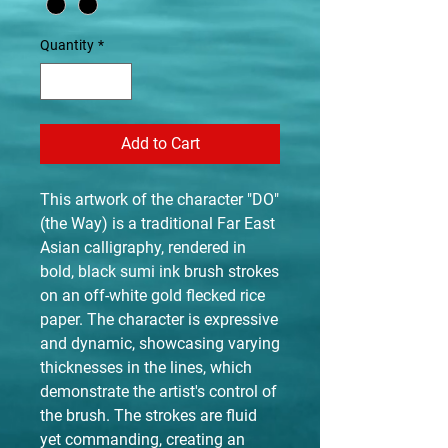
Quantity
*
Add to Cart
This artwork of the character "DO"
(the Way) is a traditional Far East
Asian calligraphy, rendered in
bold, black sumi ink brush strokes
on an off-white gold flecked rice
paper. The character is expressive
and dynamic, showcasing varying
thicknesses in the lines, which
demonstrate the artist's control of
the brush. The strokes are fluid
yet commanding, creating an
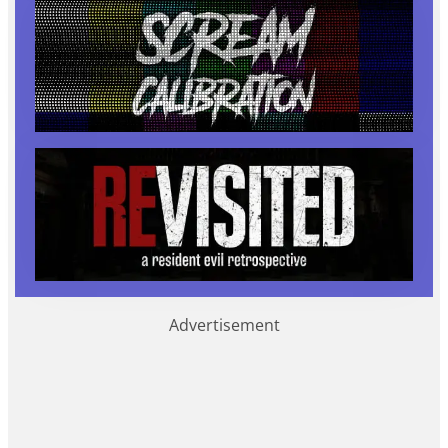
Advertisement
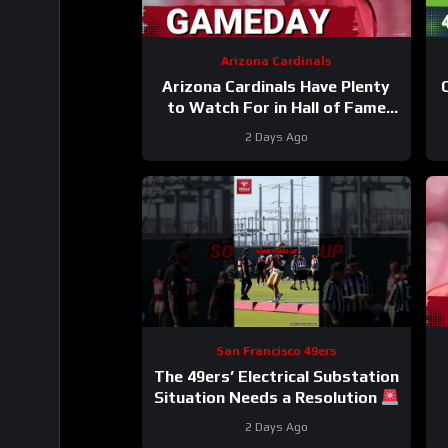
Arizona Cardinals
Arizona Cardinals Have Plenty
to Watch For in Hall of Fame
Game
2 Days Ago
San Francisco 49ers
The 49ers’ Electrical Substation
Situation Needs a Resolution
#49ers #nfl
2 Days Ago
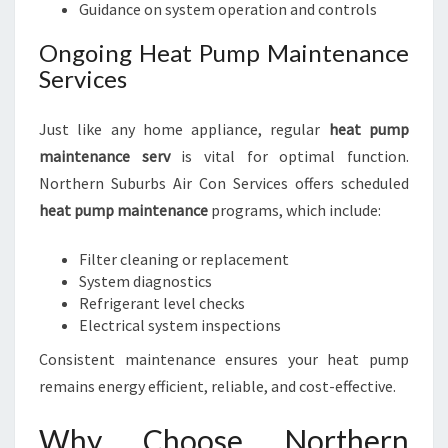
Guidance on system operation and controls
Ongoing Heat Pump Maintenance
Services
Just like any home appliance, regular
heat pump
maintenance serv
is vital for optimal function.
Northern Suburbs Air Con Services offers scheduled
heat pump maintenance
programs, which include:
Filter cleaning or replacement
System diagnostics
Refrigerant level checks
Electrical system inspections
Consistent maintenance ensures your heat pump
remains energy efficient, reliable, and cost-effective.
Why Choose Northern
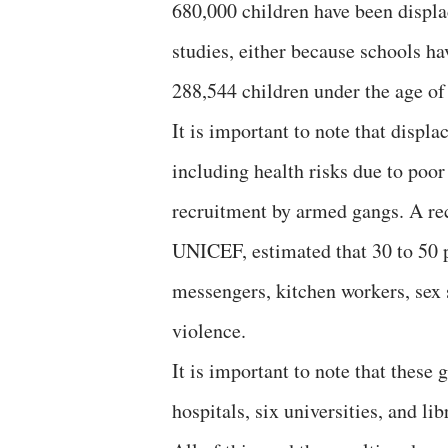
680,000 children have been displa
studies, either because schools ha
288,544 children under the age of 
It is important to note that displa
including health risks due to poor
recruitment by armed gangs. A rec
UNICEF, estimated that 30 to 50 
messengers, kitchen workers, sex s
violence.
It is important to note that these 
hospitals, six universities, and li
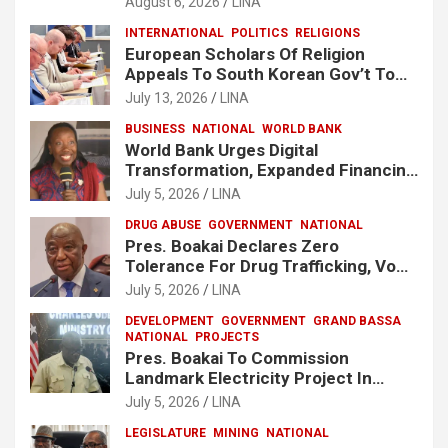
August 6, 2026
LINA
INTERNATIONAL
POLITICS
RELIGIONS
European Scholars Of Religion
Appeals To South Korean Gov’t To
Release Lee Man-Hee
July 13, 2026
LINA
BUSINESS
NATIONAL
WORLD BANK
World Bank Urges Digital
Transformation, Expanded Financing
To Strengthen Liberia’s MSMEs
July 5, 2026
LINA
DRUG ABUSE
GOVERNMENT
NATIONAL
Pres. Boakai Declares Zero
Tolerance For Drug Trafficking, Vows
No One Will Be Spared
July 5, 2026
LINA
DEVELOPMENT
GOVERNMENT
GRAND BASSA
NATIONAL
PROJECTS
Pres. Boakai To Commission
Landmark Electricity Project In
Buchanan
July 5, 2026
LINA
LEGISLATURE
MINING
NATIONAL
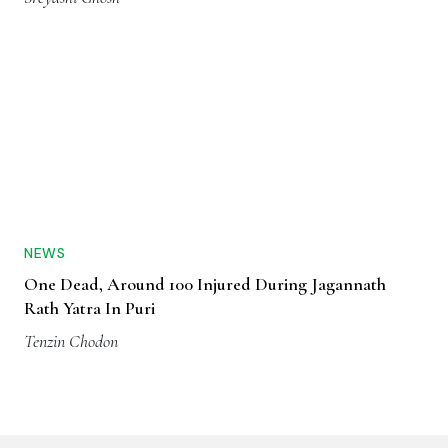
NEWS
One Dead, Around 100 Injured During Jagannath
Rath Yatra In Puri
Tenzin Chodon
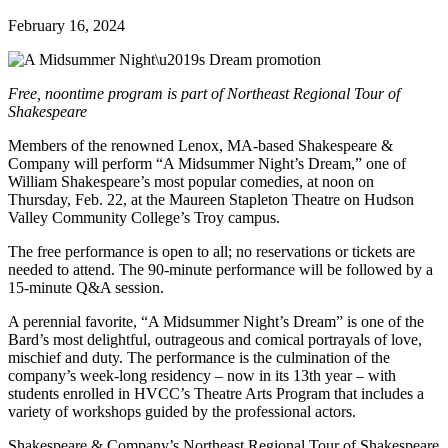
February 16, 2024
Free, noontime program is part of Northeast Regional Tour of
Shakespeare
Members of the renowned Lenox, MA-based Shakespeare &
Company will perform “A Midsummer Night’s Dream,” one of
William Shakespeare’s most popular comedies, at noon on
Thursday, Feb. 22, at the Maureen Stapleton Theatre on Hudson
Valley Community College’s Troy campus.
The free performance is open to all; no reservations or tickets are
needed to attend. The 90-minute performance will be followed by a
15-minute Q&A session.
A perennial favorite, “A Midsummer Night’s Dream” is one of the
Bard’s most delightful, outrageous and comical portrayals of love,
mischief and duty. The performance is the culmination of the
company’s week-long residency – now in its 13th year – with
students enrolled in HVCC’s Theatre Arts Program that includes a
variety of workshops guided by the professional actors.
Shakespeare & Company’s Northeast Regional Tour of Shakespeare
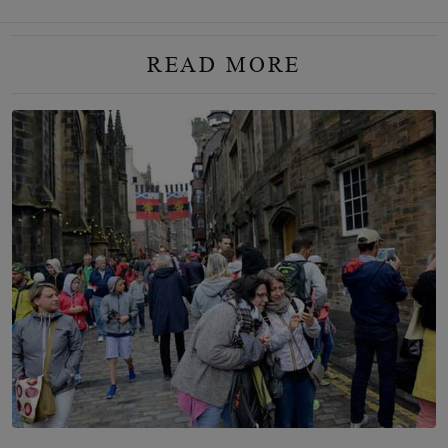
READ MORE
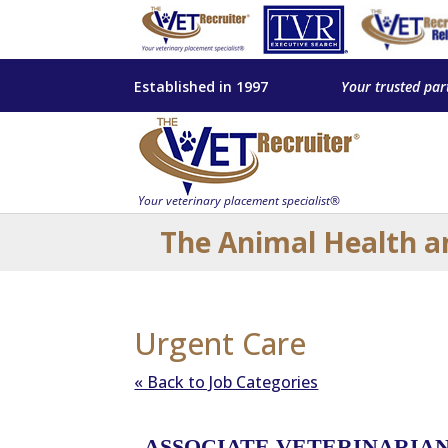
Established in 1997
Your trusted par
The Animal Health a
Urgent Care
« Back to Job Categories
ASSOCIATE VETERINARIAN –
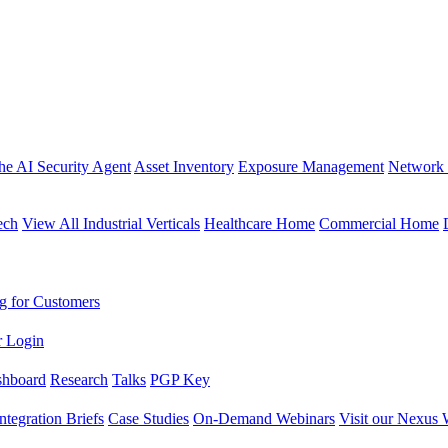
the AI Security Agent
Asset Inventory
Exposure Management
Network 
ech
View All Industrial Verticals
Healthcare Home
Commercial Home
g for Customers
r Login
shboard
Research
Talks
PGP Key
Integration Briefs
Case Studies
On-Demand Webinars
Visit our Nexus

What the task asks
The data above should be set down again exactly, with the pictures omitted.

Exercise output
Quantity
*
Add to Cart
This artwork of the character "DO"
(the Way) is a traditional Far East
Asian calligraphy, rendered in
bold, black sumi ink brush strokes
on an off-white gold flecked rice
paper. The character is expressive
and dynamic, showcasing varying
thicknesses in the lines, which
demonstrate the artist's control of
the brush. The strokes are fluid
yet commanding, creating an
Advertisement
Arizona Cardinals
Arizona Cardinals Have Plenty
to Watch For in Hall of Fame
Game
2 Days Ago
San Francisco 49ers
The 49ers’ Electrical Substation
Situation Needs a Resolution
#49ers #nfl
2 Days Ago
Guidance on system operation and controls
Ongoing Heat Pump Maintenance
Services
Just like any home appliance, regular
heat pump
maintenance serv
is vital for optimal function.
Northern Suburbs Air Con Services offers scheduled
heat pump maintenance
programs, which include:
Filter cleaning or replacement
System diagnostics
Refrigerant level checks
Electrical system inspections
Consistent maintenance ensures your heat pump
remains energy efficient, reliable, and cost-effective.
Why Choose Northern
680,000 children have been displa
studies, either because schools ha
288,544 children under the age of 
It is important to note that displa
including health risks due to poor
recruitment by armed gangs. A rec
UNICEF, estimated that 30 to 50 
messengers, kitchen workers, sex s
violence.
It is important to note that these 
hospitals, six universities, and li
August 6, 2026
LINA
INTERNATIONAL
POLITICS
RELIGIONS
European Scholars Of Religion
Appeals To South Korean Gov’t To
Release Lee Man-Hee
July 13, 2026
LINA
BUSINESS
NATIONAL
WORLD BANK
World Bank Urges Digital
Transformation, Expanded Financing
To Strengthen Liberia’s MSMEs
July 5, 2026
LINA
DRUG ABUSE
GOVERNMENT
NATIONAL
Pres. Boakai Declares Zero
Tolerance For Drug Trafficking, Vows
No One Will Be Spared
July 5, 2026
LINA
DEVELOPMENT
GOVERNMENT
GRAND BASSA
NATIONAL
PROJECTS
Pres. Boakai To Commission
Landmark Electricity Project In
Buchanan
July 5, 2026
LINA
LEGISLATURE
MINING
NATIONAL
NEWS
One Dead, Around 100 Injured During Jagannath
Rath Yatra In Puri
Tenzin Chodon
February 16, 2024
Free, noontime program is part of Northeast Regional Tour of
Shakespeare
Members of the renowned Lenox, MA-based Shakespeare &
Company will perform “A Midsummer Night’s Dream,” one of
William Shakespeare’s most popular comedies, at noon on
Thursday, Feb. 22, at the Maureen Stapleton Theatre on Hudson
Valley Community College’s Troy campus.
The free performance is open to all; no reservations or tickets are
needed to attend. The 90-minute performance will be followed by a
15-minute Q&A session.
A perennial favorite, “A Midsummer Night’s Dream” is one of the
Bard’s most delightful, outrageous and comical portrayals of love,
mischief and duty. The performance is the culmination of the
company’s week-long residency – now in its 13th year – with
students enrolled in HVCC’s Theatre Arts Program that includes a
variety of workshops guided by the professional actors.
Shakespeare & Company’s Northeast Regional Tour of Shakespeare
READ MORE
Established in 1997
Your trusted par
The Animal Health a
Urgent Care
« Back to Job Categories
ASSOCIATE VETERINARIAN –
the AI Security Agent
Asset Inventory
Exposure Management
Network 
ech
View All Industrial Verticals
Healthcare Home
Commercial Home
g for Customers
r Login
shboard
Research
Talks
PGP Key
Integration Briefs
Case Studies
On-Demand Webinars
Visit our Nexus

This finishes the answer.